*Prompt*. Every line below from the one containing "reflète vos envies." through the one containing "Quelle période pour visiter Istanbul ?" must be transcribed exactly. Omit all lines outside that stretch.

*Working data*.
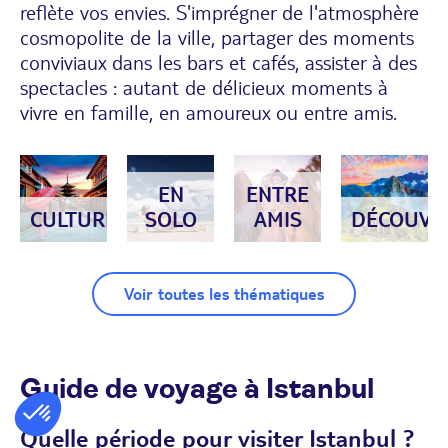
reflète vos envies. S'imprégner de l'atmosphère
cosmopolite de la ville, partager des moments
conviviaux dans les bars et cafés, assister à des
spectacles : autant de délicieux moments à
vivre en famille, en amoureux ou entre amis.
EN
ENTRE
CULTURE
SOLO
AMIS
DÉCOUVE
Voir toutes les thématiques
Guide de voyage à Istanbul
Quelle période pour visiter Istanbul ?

==

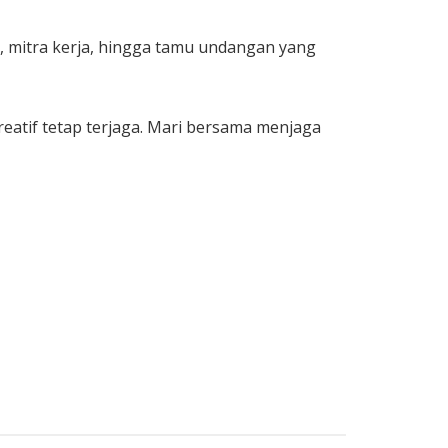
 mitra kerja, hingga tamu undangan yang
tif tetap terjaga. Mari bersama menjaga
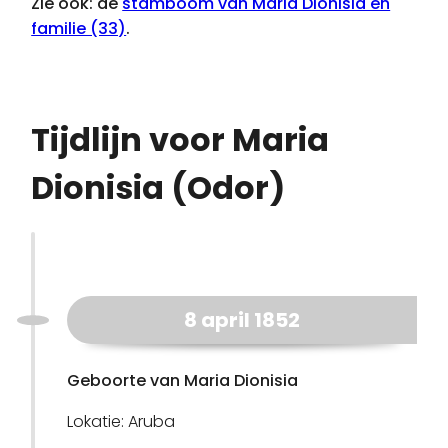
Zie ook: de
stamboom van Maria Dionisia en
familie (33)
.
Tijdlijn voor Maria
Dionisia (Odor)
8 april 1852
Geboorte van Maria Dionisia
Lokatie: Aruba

==

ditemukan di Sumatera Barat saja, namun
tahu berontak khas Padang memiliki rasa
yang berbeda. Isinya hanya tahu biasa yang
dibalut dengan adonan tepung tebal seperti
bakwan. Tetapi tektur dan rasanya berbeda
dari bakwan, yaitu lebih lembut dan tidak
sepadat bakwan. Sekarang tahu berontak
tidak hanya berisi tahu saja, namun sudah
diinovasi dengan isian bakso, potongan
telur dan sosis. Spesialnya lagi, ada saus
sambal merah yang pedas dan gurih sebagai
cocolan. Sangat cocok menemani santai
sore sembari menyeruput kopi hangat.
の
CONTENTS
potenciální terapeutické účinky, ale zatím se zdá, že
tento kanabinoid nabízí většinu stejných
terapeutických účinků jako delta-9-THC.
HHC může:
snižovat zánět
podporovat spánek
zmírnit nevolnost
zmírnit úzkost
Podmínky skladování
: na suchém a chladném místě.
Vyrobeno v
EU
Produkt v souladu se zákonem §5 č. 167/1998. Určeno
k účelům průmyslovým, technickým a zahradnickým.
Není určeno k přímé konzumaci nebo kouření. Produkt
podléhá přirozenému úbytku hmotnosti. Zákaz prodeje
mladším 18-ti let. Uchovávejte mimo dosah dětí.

*Solution*.
reflète vos envies. S'imprégner de l'atmosphère
cosmopolite de la ville, partager des moments
conviviaux dans les bars et cafés, assister à des
spectacles : autant de délicieux moments à
vivre en famille, en amoureux ou entre amis.
EN
ENTRE
CULTURE
SOLO
AMIS
DÉCOUVE
Voir toutes les thématiques
Guide de voyage à Istanbul
Quelle période pour visiter Istanbul ?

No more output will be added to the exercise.